REQUIRED WORK
Give the data back exactly as it stands.

Stored records
________________________________________

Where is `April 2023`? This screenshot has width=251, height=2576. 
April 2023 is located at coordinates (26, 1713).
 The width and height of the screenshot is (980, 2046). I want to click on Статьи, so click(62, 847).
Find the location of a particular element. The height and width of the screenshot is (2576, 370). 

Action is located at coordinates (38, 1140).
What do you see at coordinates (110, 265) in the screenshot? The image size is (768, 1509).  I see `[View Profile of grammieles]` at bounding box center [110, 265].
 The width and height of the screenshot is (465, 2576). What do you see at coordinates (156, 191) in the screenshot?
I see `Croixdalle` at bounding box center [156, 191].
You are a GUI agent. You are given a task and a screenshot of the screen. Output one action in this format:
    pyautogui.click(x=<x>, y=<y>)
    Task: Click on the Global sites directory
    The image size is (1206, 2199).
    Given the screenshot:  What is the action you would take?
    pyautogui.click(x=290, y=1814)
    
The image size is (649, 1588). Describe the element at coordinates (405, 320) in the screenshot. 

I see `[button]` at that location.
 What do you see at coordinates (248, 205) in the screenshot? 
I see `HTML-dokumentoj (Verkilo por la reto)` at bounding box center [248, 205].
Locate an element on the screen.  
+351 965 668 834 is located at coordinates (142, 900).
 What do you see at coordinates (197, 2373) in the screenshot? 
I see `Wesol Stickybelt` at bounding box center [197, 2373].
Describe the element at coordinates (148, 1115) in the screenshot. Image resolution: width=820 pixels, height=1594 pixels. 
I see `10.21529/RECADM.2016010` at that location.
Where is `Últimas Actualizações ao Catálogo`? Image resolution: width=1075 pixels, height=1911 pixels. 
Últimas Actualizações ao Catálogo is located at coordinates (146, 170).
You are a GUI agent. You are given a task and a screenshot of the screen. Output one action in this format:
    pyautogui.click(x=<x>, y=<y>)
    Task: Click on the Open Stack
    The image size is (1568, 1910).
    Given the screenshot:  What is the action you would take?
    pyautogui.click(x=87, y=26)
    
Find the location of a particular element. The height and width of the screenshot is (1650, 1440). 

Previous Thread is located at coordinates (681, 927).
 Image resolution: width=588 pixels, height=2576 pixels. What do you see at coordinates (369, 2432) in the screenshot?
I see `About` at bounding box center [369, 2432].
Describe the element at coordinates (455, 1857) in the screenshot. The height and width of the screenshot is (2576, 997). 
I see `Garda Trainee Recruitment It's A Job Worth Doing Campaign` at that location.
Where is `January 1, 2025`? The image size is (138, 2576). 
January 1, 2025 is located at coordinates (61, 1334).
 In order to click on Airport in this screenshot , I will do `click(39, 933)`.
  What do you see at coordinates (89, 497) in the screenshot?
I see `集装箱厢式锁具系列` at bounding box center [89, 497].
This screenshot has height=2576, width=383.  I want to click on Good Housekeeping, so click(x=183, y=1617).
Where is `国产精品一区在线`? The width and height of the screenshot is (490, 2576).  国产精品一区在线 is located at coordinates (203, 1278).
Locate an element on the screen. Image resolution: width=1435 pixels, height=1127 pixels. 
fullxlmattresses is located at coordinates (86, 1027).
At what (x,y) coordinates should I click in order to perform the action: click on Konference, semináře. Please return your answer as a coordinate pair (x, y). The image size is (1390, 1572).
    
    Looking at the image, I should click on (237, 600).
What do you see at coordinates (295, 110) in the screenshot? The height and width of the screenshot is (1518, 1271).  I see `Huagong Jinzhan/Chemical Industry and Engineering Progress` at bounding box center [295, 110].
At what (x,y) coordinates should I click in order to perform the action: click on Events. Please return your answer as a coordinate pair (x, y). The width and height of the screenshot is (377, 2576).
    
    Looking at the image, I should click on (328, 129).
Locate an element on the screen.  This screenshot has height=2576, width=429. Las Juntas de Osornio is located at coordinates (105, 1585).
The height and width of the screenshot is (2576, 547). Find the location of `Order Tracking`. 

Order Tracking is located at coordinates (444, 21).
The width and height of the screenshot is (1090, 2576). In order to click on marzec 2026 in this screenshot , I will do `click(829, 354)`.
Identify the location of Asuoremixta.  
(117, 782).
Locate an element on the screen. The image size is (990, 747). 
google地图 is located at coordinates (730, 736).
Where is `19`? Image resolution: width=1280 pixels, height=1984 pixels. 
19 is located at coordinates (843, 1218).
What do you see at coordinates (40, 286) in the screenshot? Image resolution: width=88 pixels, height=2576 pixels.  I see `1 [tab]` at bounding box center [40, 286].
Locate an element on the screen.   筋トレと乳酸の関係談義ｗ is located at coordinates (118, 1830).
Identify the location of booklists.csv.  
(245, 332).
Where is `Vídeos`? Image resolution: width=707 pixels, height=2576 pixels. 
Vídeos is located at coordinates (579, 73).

________________________________________

YOUR RESPONSE
Where is `April 2023`? This screenshot has width=251, height=2576. 
April 2023 is located at coordinates (26, 1713).
 The width and height of the screenshot is (980, 2046). I want to click on Статьи, so click(62, 847).
Find the location of a particular element. The height and width of the screenshot is (2576, 370). 

Action is located at coordinates (38, 1140).
What do you see at coordinates (110, 265) in the screenshot? The image size is (768, 1509).  I see `[View Profile of grammieles]` at bounding box center [110, 265].
 The width and height of the screenshot is (465, 2576). What do you see at coordinates (156, 191) in the screenshot?
I see `Croixdalle` at bounding box center [156, 191].
You are a GUI agent. You are given a task and a screenshot of the screen. Output one action in this format:
    pyautogui.click(x=<x>, y=<y>)
    Task: Click on the Global sites directory
    The image size is (1206, 2199).
    Given the screenshot:  What is the action you would take?
    pyautogui.click(x=290, y=1814)
    
The image size is (649, 1588). Describe the element at coordinates (405, 320) in the screenshot. 

I see `[button]` at that location.
 What do you see at coordinates (248, 205) in the screenshot? 
I see `HTML-dokumentoj (Verkilo por la reto)` at bounding box center [248, 205].
Locate an element on the screen.  
+351 965 668 834 is located at coordinates (142, 900).
 What do you see at coordinates (197, 2373) in the screenshot? 
I see `Wesol Stickybelt` at bounding box center [197, 2373].
Describe the element at coordinates (148, 1115) in the screenshot. Image resolution: width=820 pixels, height=1594 pixels. 
I see `10.21529/RECADM.2016010` at that location.
Where is `Últimas Actualizações ao Catálogo`? Image resolution: width=1075 pixels, height=1911 pixels. 
Últimas Actualizações ao Catálogo is located at coordinates (146, 170).
You are a GUI agent. You are given a task and a screenshot of the screen. Output one action in this format:
    pyautogui.click(x=<x>, y=<y>)
    Task: Click on the Open Stack
    The image size is (1568, 1910).
    Given the screenshot:  What is the action you would take?
    pyautogui.click(x=87, y=26)
    
Find the location of a particular element. The height and width of the screenshot is (1650, 1440). 

Previous Thread is located at coordinates (681, 927).
 Image resolution: width=588 pixels, height=2576 pixels. What do you see at coordinates (369, 2432) in the screenshot?
I see `About` at bounding box center [369, 2432].
Describe the element at coordinates (455, 1857) in the screenshot. The height and width of the screenshot is (2576, 997). 
I see `Garda Trainee Recruitment It's A Job Worth Doing Campaign` at that location.
Where is `January 1, 2025`? The image size is (138, 2576). 
January 1, 2025 is located at coordinates (61, 1334).
 In order to click on Airport in this screenshot , I will do `click(39, 933)`.
  What do you see at coordinates (89, 497) in the screenshot?
I see `集装箱厢式锁具系列` at bounding box center [89, 497].
This screenshot has height=2576, width=383.  I want to click on Good Housekeeping, so click(x=183, y=1617).
Where is `国产精品一区在线`? The width and height of the screenshot is (490, 2576).  国产精品一区在线 is located at coordinates (203, 1278).
Locate an element on the screen. Image resolution: width=1435 pixels, height=1127 pixels. 
fullxlmattresses is located at coordinates (86, 1027).
At what (x,y) coordinates should I click in order to perform the action: click on Konference, semináře. Please return your answer as a coordinate pair (x, y). The image size is (1390, 1572).
    
    Looking at the image, I should click on (237, 600).
What do you see at coordinates (295, 110) in the screenshot? The height and width of the screenshot is (1518, 1271).  I see `Huagong Jinzhan/Chemical Industry and Engineering Progress` at bounding box center [295, 110].
At what (x,y) coordinates should I click in order to perform the action: click on Events. Please return your answer as a coordinate pair (x, y). The width and height of the screenshot is (377, 2576).
    
    Looking at the image, I should click on (328, 129).
Locate an element on the screen.  This screenshot has height=2576, width=429. Las Juntas de Osornio is located at coordinates (105, 1585).
The height and width of the screenshot is (2576, 547). Find the location of `Order Tracking`. 

Order Tracking is located at coordinates (444, 21).
The width and height of the screenshot is (1090, 2576). In order to click on marzec 2026 in this screenshot , I will do `click(829, 354)`.
Identify the location of Asuoremixta.  
(117, 782).
Locate an element on the screen. The image size is (990, 747). 
google地图 is located at coordinates (730, 736).
Where is `19`? Image resolution: width=1280 pixels, height=1984 pixels. 
19 is located at coordinates (843, 1218).
What do you see at coordinates (40, 286) in the screenshot? Image resolution: width=88 pixels, height=2576 pixels.  I see `1 [tab]` at bounding box center [40, 286].
Locate an element on the screen.   筋トレと乳酸の関係談義ｗ is located at coordinates (118, 1830).
Identify the location of booklists.csv.  
(245, 332).
Where is `Vídeos`? Image resolution: width=707 pixels, height=2576 pixels. 
Vídeos is located at coordinates (579, 73).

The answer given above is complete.